During the UCSF study, a total of 61 men (27 with hormone-naïve prostate cancer, and 34 with hormone-resistant prostate cancer) were clinically evaluated for preliminary results. Study participants received nine capsules daily of PC-SPES. The majority of these men are still enrolled in the clinical trial and continuing treatment at this time.
"Our findings suggest that PC-SPES may have efficacy as a treatment for some men with prostate cancer," said Eric Small, MD, UCSF assistant clinical professor of medicine, co-author of the study. "However, as of yet, we cannot precisely pinpoint the estrogenic or active anti-cancer ingredients, if any, that PC-SPES may contain."
Small reports that 27 (100 percent) of the hormone-naïve patients experienced more than a 50 percent decline in their PSA levels.
Likewise, 19 out of 34 (58 percent) hormone-resistant patients also demonstrated more than a 50 percent decline in their PSA levels.
He notes that the study's results are preliminary and require further evaluation and a longer follow-up period (minimum of two years). Although not all of the study participants were eligible for evaluation at this time, a total of seventy men have enrolled in the study and begun treatment with PC-SPES.
In addition, Small reports that shrinkage of some of the men's prostate cancer tumors was observed. Some of the side effects of the compound included impotency, lowered sex drive and breast tenderness--all common conditions associated with hormonal therapies. However, overall, the therapy was well tolerated.
According to Small, PC-SPES may work in part like a hormonal therapy for prostate cancer because it demonstrated an anti-testosterone effect in hormone-naïve prostate cancer patients by mimicking the female hormone, estrogen. The compound may contain other active anti-cancer ingredients because it also lowered PSA levels in men in the study whose tumors have become resistant to hormonal treatments.
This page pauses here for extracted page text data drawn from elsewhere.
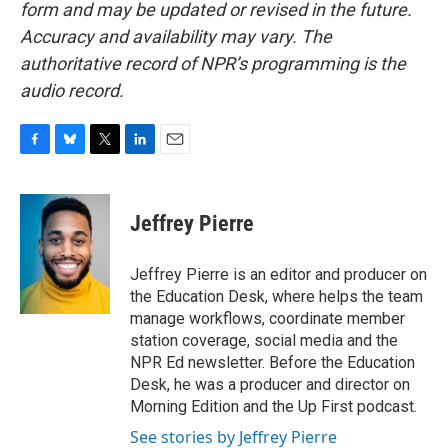
form and may be updated or revised in the future.
Accuracy and availability may vary. The
authoritative record of NPR’s programming is the
audio record.
F
B
T
L
E
a
l
w
i
m
c
u
i
n
a
e
e
t
k
i
Jeffrey Pierre
b
s
t
e
l
o
k
e
d
o
y
r
I
Jeffrey Pierre is an editor and producer on
k
n
the Education Desk, where helps the team
manage workflows, coordinate member
station coverage, social media and the
NPR Ed newsletter. Before the Education
Desk, he was a producer and director on
Morning Edition and the Up First podcast.
See stories by Jeffrey Pierre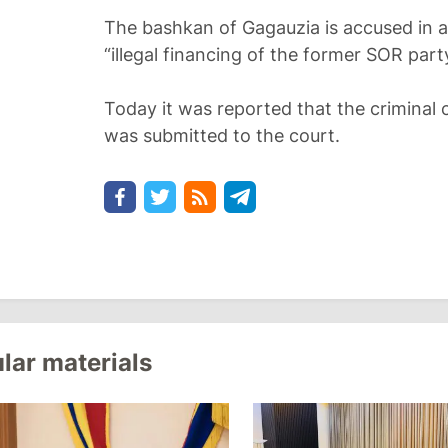
The bashkan of Gagauzia is accused in a 
“illegal financing of the former SOR part
Today it was reported that the criminal 
was submitted to the court.
lar materials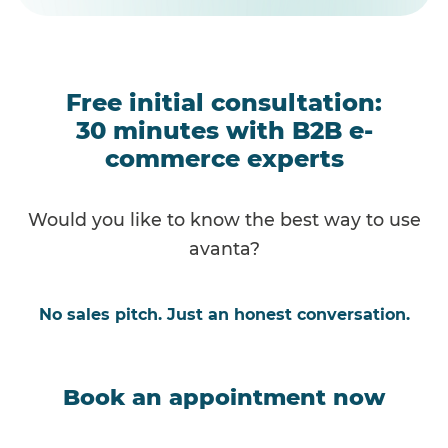
Free initial consultation:
30 minutes with B2B e-
commerce experts
Would you like to know the best way to use
avanta?
No sales pitch. Just an honest conversation.
Book an appointment now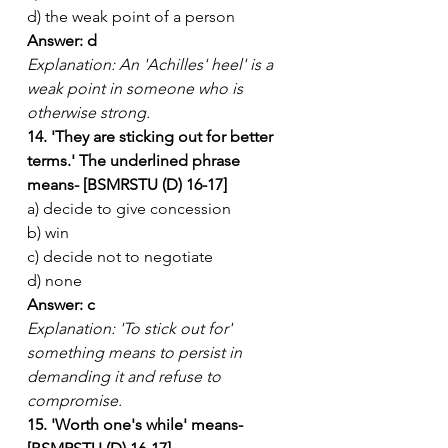
d) the weak point of a person
Answer: d
Explanation: An 'Achilles' heel' is a 
weak point in someone who is 
otherwise strong.
14. 'They are sticking out for better 
terms.' The underlined phrase 
means- [BSMRSTU (D) 16-17]
a) decide to give concession
b) win
c) decide not to negotiate
d) none
Answer: c
Explanation: 'To stick out for' 
something means to persist in 
demanding it and refuse to 
compromise.
15. 'Worth one's while' means- 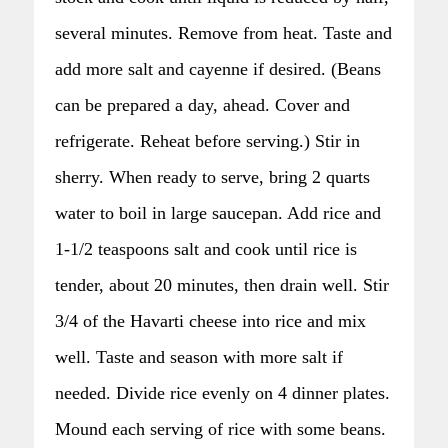
several minutes. Remove from heat. Taste and
add more salt and cayenne if desired. (Beans
can be prepared a day, ahead. Cover and
refrigerate. Reheat before serving.) Stir in
sherry. When ready to serve, bring 2 quarts
water to boil in large saucepan. Add rice and
1-1/2 teaspoons salt and cook until rice is
tender, about 20 minutes, then drain well. Stir
3/4 of the Havarti cheese into rice and mix
well. Taste and season with more salt if
needed. Divide rice evenly on 4 dinner plates.
Mound each serving of rice with some beans.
In their initial stages of growth, prostate cancer cells require androgens, or the male hormone called testosterone, to survive. Hormone therapy is a method of reducing or eliminating a man's supply of testosterone to a prostate tumor. One method of achieving this is by giving a man the female hormone, estrogen, which counters the effects of testosterone and shuts down the gland in a man's brain that stimulates the testicles to produce hormones.
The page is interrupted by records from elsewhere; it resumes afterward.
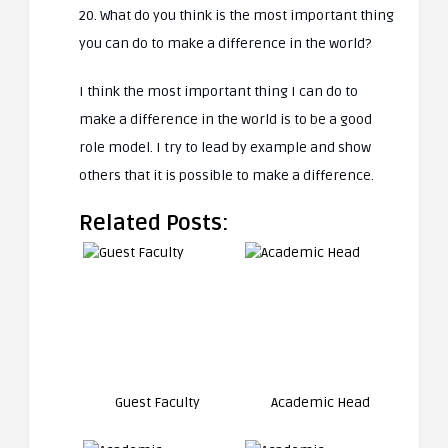
20. What do you think is the most important thing
you can do to make a difference in the world?
I think the most important thing I can do to
make a difference in the world is to be a good
role model. I try to lead by example and show
others that it is possible to make a difference.
Related Posts:
Guest Faculty
Academic Head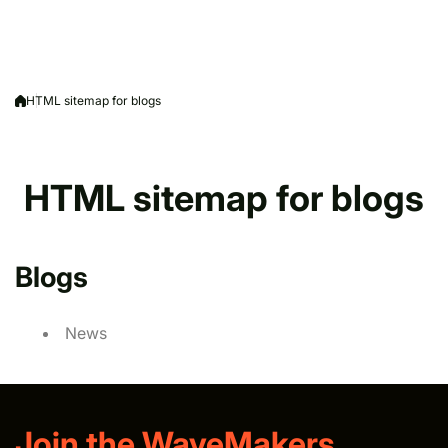
HTML sitemap for blogs
HTML sitemap for blogs
Blogs
News
Join the WaveMakers.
However, although prostate cancer cells require androgens to survive initially, tumors can become independent of these hormones. When this occurs, tumors develop the ability to grow and spread regardless of the circulating hormones in the body. This stage of disease is called androgen-independent or hormone-resistant prostate cancer.
"As our study continues, we ultimately hope to learn a number of things about PC-SPES," Small says. "For instance, we aim to determine what percentage of men with hormone-naïve and hormone-resistant prostate cancer have declines in their PSA levels with use of the herbal compound; how long the anti-cancer and PSA-lowering effects of PC-SPES lasts; what the short and long-term effects of the therapy are; and how declines in PSA correlate with other measures of anti-cancer activity such as changes in tumor imaging and scanning."
Other authors on the paper include Robert Bok, MD, clinical instructor of medicine; Michele Corry, UCSF RNP; Mark Frohlich, MD, UCSF clinical instructor of medicine; Hiroko Kameda, UCSF research assistant; W.K. Kelly, MD, urologist oncologist at Memorial Sloan-Kettering Cancer Center; and David Reese, MD, UCSF assistant clinical professor of medicine. The PC SPES study is supported by the Association for the Cure of Cancer of the Prostate (CaP CURE).